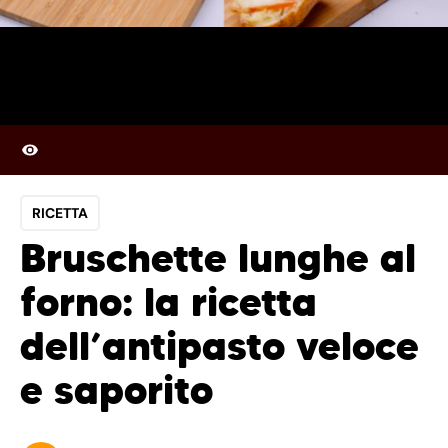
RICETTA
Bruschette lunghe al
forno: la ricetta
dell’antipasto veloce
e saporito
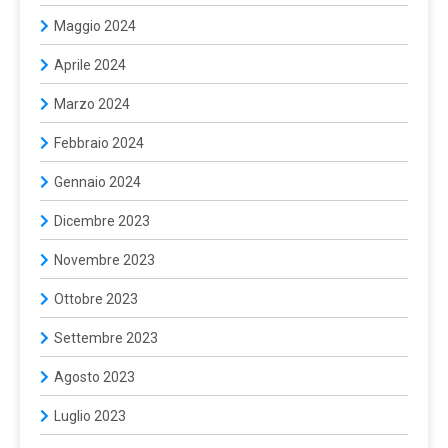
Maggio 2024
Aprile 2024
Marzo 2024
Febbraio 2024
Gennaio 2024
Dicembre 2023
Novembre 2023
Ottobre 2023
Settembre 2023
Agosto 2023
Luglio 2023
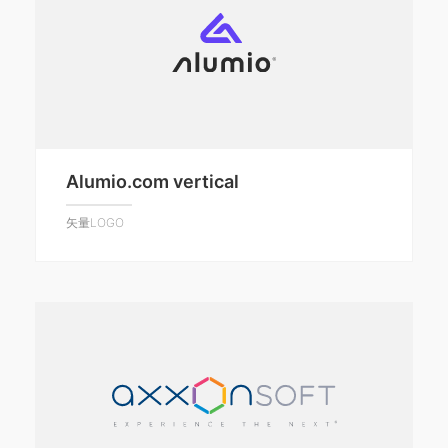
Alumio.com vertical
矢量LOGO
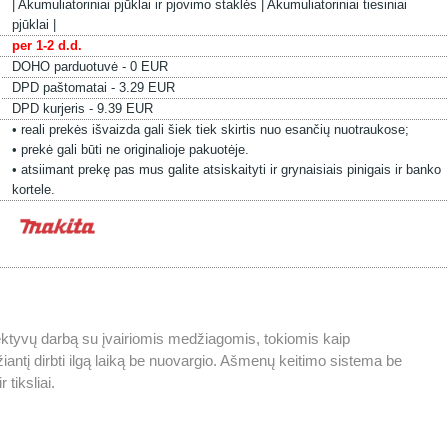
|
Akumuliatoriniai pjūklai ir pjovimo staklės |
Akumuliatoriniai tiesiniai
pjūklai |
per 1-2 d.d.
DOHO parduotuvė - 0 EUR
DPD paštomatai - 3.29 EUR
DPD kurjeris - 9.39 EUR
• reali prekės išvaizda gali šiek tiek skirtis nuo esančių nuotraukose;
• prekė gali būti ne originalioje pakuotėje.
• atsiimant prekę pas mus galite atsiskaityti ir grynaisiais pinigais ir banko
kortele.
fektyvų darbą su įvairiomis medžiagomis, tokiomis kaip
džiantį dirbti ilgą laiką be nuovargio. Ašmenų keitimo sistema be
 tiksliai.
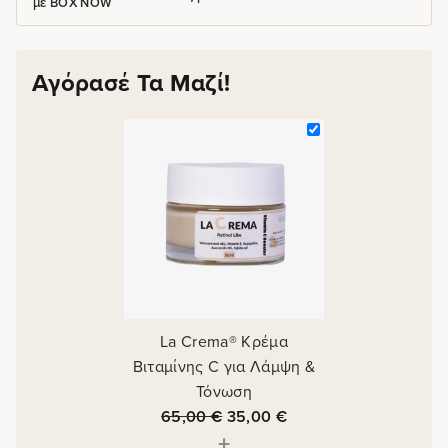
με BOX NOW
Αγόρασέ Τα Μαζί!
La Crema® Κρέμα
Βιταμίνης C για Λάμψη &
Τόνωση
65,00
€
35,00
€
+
-----
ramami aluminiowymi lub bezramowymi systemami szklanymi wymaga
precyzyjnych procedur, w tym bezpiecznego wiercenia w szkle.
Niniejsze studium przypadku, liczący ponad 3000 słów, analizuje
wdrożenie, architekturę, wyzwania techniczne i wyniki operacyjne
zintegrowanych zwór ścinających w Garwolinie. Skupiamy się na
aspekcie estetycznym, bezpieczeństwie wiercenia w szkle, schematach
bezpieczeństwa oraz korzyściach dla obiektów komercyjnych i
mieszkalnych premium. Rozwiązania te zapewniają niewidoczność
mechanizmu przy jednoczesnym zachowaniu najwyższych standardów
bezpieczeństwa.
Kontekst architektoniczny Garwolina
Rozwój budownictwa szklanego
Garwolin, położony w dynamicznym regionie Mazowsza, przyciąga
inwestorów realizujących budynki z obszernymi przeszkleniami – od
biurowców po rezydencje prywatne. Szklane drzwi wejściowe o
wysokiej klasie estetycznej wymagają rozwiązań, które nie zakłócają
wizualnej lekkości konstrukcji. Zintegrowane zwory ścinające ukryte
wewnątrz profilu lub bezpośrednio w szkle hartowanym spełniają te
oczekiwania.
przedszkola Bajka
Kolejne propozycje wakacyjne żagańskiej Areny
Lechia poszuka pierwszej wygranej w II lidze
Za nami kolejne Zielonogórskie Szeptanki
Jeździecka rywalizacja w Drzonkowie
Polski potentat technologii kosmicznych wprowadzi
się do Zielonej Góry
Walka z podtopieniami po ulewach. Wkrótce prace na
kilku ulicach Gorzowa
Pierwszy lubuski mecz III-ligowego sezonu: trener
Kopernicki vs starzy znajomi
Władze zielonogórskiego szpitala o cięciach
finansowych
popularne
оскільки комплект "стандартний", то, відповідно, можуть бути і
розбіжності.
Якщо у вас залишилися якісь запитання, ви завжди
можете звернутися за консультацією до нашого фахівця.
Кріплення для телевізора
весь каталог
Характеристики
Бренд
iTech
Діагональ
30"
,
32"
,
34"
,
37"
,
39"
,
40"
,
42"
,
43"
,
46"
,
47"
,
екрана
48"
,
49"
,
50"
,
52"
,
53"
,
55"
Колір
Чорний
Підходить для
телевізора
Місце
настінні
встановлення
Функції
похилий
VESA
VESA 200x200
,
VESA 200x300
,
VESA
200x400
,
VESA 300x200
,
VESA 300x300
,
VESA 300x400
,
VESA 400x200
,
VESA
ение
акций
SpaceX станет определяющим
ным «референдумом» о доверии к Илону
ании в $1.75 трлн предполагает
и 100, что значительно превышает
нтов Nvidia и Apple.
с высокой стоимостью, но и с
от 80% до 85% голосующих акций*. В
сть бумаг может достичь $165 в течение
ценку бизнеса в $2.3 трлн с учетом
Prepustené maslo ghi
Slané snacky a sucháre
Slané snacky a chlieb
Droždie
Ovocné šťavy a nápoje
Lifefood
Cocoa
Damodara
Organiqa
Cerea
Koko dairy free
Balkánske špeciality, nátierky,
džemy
-----
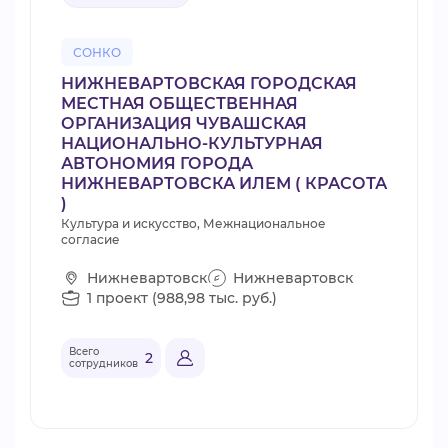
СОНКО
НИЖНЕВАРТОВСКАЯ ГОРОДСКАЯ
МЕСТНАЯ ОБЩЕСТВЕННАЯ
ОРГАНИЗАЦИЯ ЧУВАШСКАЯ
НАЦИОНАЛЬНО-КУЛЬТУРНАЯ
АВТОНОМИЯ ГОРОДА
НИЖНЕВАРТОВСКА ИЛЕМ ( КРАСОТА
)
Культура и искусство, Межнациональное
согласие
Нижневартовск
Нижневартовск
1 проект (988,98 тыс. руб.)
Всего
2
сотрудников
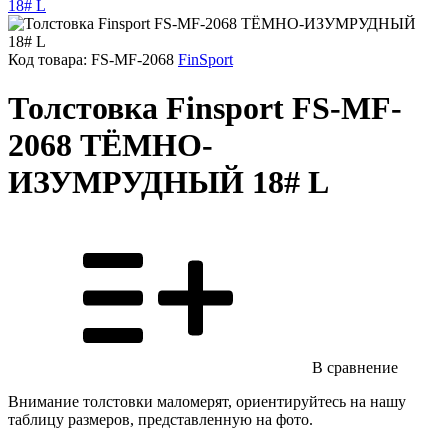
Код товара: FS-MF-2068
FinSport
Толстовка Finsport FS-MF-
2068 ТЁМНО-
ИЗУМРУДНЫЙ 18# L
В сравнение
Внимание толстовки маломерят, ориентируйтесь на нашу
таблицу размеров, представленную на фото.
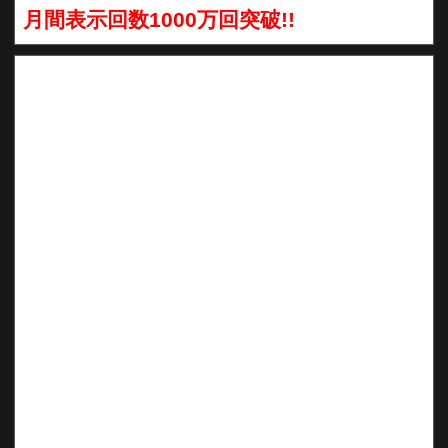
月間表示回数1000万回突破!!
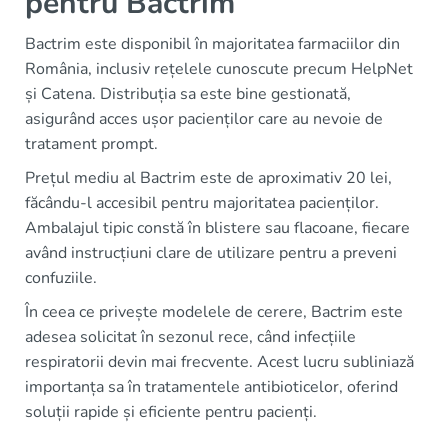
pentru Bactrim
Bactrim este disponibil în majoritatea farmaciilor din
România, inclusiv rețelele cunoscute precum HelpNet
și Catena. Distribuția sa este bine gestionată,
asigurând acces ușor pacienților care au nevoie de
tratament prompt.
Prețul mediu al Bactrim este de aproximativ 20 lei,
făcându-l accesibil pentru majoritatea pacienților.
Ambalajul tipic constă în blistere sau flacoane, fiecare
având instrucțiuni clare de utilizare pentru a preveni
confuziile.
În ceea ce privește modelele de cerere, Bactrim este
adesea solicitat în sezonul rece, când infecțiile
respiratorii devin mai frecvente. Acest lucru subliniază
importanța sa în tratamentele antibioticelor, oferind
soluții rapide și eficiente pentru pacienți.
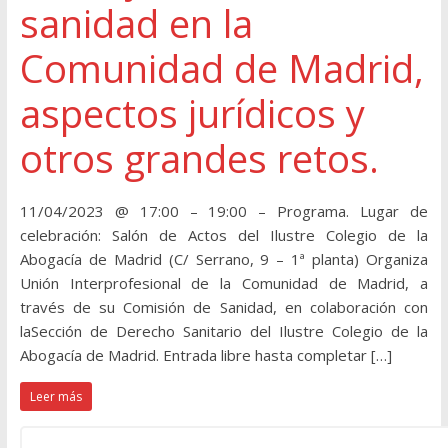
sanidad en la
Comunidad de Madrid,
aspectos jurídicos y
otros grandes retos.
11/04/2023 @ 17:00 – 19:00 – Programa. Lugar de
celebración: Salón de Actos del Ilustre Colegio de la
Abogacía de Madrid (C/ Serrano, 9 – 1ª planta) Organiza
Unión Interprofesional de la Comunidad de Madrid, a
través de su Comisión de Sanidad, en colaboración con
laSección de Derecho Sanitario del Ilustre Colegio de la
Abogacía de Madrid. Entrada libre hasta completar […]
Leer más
-----
• [Work required]:
Given the records above, restate word for word only the lines starting at the one with "Kontekst architektoniczny Garwolina" and ending at the one with "можете звернутися за".

• [Output for this task]:
Kontekst architektoniczny Garwolina
Rozwój budownictwa szklanego
Garwolin, położony w dynamicznym regionie Mazowsza, przyciąga
inwestorów realizujących budynki z obszernymi przeszkleniami – od
biurowców po rezydencje prywatne. Szklane drzwi wejściowe o
wysokiej klasie estetycznej wymagają rozwiązań, które nie zakłócają
wizualnej lekkości konstrukcji. Zintegrowane zwory ścinające ukryte
wewnątrz profilu lub bezpośrednio w szkle hartowanym spełniają te
oczekiwania.
przedszkola Bajka
Kolejne propozycje wakacyjne żagańskiej Areny
Lechia poszuka pierwszej wygranej w II lidze
Za nami kolejne Zielonogórskie Szeptanki
Jeździecka rywalizacja w Drzonkowie
Polski potentat technologii kosmicznych wprowadzi
się do Zielonej Góry
Walka z podtopieniami po ulewach. Wkrótce prace na
kilku ulicach Gorzowa
Pierwszy lubuski mecz III-ligowego sezonu: trener
Kopernicki vs starzy znajomi
Władze zielonogórskiego szpitala o cięciach
finansowych
popularne
оскільки комплект "стандартний", то, відповідно, можуть бути і
розбіжності.
Якщо у вас залишилися якісь запитання, ви завжди
можете звернутися за консультацією до нашого фахівця.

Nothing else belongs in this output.